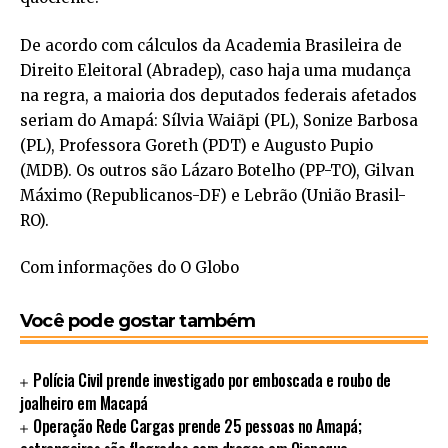
De acordo com cálculos da Academia Brasileira de
Direito Eleitoral (Abradep), caso haja uma mudança
na regra, a maioria dos deputados federais afetados
seriam do Amapá: Sílvia Waiãpi (PL), Sonize Barbosa
(PL), Professora Goreth (PDT) e Augusto Pupio
(MDB). Os outros são Lázaro Botelho (PP-TO), Gilvan
Máximo (Republicanos-DF) e Lebrão (União Brasil-
RO).
Com informações do O Globo
Você pode gostar também
Polícia Civil prende investigado por emboscada e roubo de
joalheiro em Macapá
Operação Rede Cargas prende 25 pessoas no Amapá;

| What the task asks |
Which lines in the listing above include the string "Amapá"? Copy each of them.

| Solution for this exercise |
seriam do Amapá: Sílvia Waiãpi (PL), Sonize Barbosa
Operação Rede Cargas prende 25 pessoas no Amapá;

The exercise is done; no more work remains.